Clearly ISDA did not listen to my suggestion of publishing the results when markets are closed and announcing the publication date in advance. My suggestion was made in order to limit the impact of non-public material information. But I guess that those issues are not deemed important in this circumstance. Probably the lawyers don't understand the impact of information on derivative valuation. Let me remind you that present value in s is
Ns E[(Nt)-1 Pay-offt | Fs]
It dependents strongly on pay-off (what is changed by the fallback) and the filtration (the information available).
Thank you to a fellow Belgian in joining me in responding to the consultation... That makes it two of us.
In the results report, many respondent are classified as "unresponsive", like in
Them: Choose between the devil and the deep blue sea.
Me: I don't want any of them!
Them: You are unresponsive!
Me: Here is my rational and extensive answer why both are bad.
Them: Thank you, we classified you as unresponsive and threw your explanation away.
With this selection of median over a 5-year lookback period, we can now stop any pretence that the fallback method is a fair replacement of LIBOR which tries to reduce the value transfer. Derivatives values are computed by expectations, i.e. means. What the F*** is this median number doing in my value? Spread will be used over the next 50 years, in which sense the last 5 years with very mild credit risk and orgy of liquidity provided by central banks is representative of long term behaviour?
Consistency is critical or very important for 70% of the respondent, nevertheless, the responses themselves are not consistent:
* Use median 55/90 - 61% Yes
Exclude the outliers: 44/90 - 49% No
Median is, by definition, the exclusion of all outliers, actually it uses only 1 or 2 data points. Do the answers indicate that respondent don't understand what median means (pun intended)?
* Backward shift on the period: Majority: Yes. On which period: majority: we don't know!
As indicated previously, those nested consultations do not provide a global coherent solution. Each layer ask for partial answers and the next one invents workarounds because the partial answers do not work. Method look like the old dictatorial method: 1) ask a question 2) when you have the answers, decide what the question means.
The original consultations were about a Compounded Setting in Arrears applied to the relevant IBOR tenor. As this final consultation introduces a shift and a potential calculation period (I still don't know what the calculation period exactly means), the proposal is not the IBOR tenor anymore. If consistency was paramount, the introduction of the new period would invalidate the results of the first two consultations. They should be run again, this time adding that shifted calculation period in the options.
But consistency does not appear to be important in this political game.

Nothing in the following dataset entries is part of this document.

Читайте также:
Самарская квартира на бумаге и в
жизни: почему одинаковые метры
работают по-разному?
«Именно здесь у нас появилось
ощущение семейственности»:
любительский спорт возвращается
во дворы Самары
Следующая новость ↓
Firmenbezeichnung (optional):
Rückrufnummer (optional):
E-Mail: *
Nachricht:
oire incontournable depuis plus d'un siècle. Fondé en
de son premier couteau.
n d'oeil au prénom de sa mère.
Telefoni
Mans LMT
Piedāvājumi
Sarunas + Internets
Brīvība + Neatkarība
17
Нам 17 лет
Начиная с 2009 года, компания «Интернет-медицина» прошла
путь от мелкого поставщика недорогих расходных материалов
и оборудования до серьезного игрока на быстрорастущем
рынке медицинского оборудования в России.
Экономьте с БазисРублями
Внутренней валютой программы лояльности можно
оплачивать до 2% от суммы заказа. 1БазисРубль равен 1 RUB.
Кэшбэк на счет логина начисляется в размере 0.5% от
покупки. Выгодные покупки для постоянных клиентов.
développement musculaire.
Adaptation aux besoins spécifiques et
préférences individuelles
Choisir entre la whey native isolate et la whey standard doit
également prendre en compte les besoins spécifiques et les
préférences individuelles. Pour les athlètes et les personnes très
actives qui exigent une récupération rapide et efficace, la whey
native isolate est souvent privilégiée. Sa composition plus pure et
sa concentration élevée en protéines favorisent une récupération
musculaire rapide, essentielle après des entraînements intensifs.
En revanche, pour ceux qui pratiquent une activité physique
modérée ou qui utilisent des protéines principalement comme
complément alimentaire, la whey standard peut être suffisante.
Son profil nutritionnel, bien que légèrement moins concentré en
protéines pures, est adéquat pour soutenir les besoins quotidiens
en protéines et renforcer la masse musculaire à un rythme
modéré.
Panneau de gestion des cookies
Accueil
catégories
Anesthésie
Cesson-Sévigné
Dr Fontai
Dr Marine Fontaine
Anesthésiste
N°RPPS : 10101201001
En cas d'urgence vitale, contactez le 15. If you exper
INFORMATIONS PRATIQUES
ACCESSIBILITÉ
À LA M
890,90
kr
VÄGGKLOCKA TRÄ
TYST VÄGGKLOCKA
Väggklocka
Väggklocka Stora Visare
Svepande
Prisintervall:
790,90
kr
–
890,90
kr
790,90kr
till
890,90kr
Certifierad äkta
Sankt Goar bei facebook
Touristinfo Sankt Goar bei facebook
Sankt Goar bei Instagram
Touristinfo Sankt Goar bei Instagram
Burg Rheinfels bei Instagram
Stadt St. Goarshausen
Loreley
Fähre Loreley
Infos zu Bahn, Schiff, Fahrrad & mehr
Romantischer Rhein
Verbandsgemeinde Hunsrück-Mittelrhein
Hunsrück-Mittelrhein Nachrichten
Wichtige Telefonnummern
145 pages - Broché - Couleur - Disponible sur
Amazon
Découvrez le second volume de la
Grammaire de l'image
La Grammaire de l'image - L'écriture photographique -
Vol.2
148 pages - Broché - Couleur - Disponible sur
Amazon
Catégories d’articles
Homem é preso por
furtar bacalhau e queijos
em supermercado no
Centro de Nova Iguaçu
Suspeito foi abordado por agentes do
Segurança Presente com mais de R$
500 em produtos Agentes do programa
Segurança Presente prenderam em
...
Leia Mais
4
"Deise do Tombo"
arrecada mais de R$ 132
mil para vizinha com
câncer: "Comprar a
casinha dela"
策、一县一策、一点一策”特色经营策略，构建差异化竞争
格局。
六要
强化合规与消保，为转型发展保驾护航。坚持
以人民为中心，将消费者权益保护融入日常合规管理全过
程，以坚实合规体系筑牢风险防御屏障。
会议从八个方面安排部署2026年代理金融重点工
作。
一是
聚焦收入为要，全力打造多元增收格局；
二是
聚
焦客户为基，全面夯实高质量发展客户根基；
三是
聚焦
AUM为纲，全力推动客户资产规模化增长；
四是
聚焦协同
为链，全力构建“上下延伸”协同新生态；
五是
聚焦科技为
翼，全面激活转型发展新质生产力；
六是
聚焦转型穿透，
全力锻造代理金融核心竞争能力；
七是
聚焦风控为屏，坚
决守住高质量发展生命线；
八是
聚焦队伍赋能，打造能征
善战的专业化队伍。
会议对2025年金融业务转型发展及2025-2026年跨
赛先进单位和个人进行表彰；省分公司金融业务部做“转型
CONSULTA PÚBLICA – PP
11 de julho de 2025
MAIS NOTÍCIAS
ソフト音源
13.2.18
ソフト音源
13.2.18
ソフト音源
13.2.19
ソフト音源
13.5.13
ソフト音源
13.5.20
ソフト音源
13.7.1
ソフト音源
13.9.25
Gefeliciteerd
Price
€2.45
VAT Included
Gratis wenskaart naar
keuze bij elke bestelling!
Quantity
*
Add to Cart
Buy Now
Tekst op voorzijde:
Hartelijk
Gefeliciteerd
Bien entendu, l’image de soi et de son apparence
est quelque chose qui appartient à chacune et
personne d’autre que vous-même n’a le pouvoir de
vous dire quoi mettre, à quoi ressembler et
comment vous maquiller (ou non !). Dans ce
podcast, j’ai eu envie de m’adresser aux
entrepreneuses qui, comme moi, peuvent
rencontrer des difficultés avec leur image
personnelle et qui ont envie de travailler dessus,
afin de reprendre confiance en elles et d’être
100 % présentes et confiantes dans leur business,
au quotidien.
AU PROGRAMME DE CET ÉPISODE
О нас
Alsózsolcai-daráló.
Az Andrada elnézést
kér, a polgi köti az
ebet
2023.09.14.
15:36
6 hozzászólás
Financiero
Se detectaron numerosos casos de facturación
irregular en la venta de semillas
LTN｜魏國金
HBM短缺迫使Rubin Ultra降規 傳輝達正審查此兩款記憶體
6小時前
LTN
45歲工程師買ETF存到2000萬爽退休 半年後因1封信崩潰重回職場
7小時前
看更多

Hopefully the financial institutions trade derivatives with a clear end-to-end business model.
Another short fiction (after the protocol short fictional story): How to use derivatives like a fallback consultation. We trade a derivative, then we discuss what we will use it for, then on the payment date, we ask what back office function we need for it, when one payment has been done we notice that derivative are more complex than the marketing brochure indicated, so we decided that the payment for the month of August will not be done because we are on holiday, we ask our counterparties if this is a problem, we don't read the answers as we are on holiday.
"The spread adjustment will be applied to a compounded in arrears rate with the applicable calendar to be determined and announced by Bloomberg prior to implementation." So it seems it is Bloomberg that decides the actual spread methodology!
Reading the document I still don't understand how the "compounded setting is arrears with historical median" will actually be computed. The fallback will be a 2-day shifted period, which period is not clear, which 2 days is not clear, to which products it will apply to is not clear. The historical median spread, will it be computed on the IBOR period or the calculation period (which calculation), with or without 2 days shift?
By the way, even this T-2 shenanigan is not enough to obtain an achievable fallback for IMM swaps. Even with a T-2 adjustment, you still have to pay an unknown amount on some payment dates. Hopefully you don't have IMM swaps in your book, because they are considered as exotics, not worth ISDA time and there is no ready-made fallback for them.
A more efficient method to decide the spread would be: select 6 spreads spaced by 5 bps. Write those numbers on a dice and throw the dice. Use the spread appearing on the upper face of the dice. That would have justified the "alea" in the title of this post as well as the actual process. Obviously don't ask if the dice is fair, who selects it and who throws it, those are not a meaningful questions!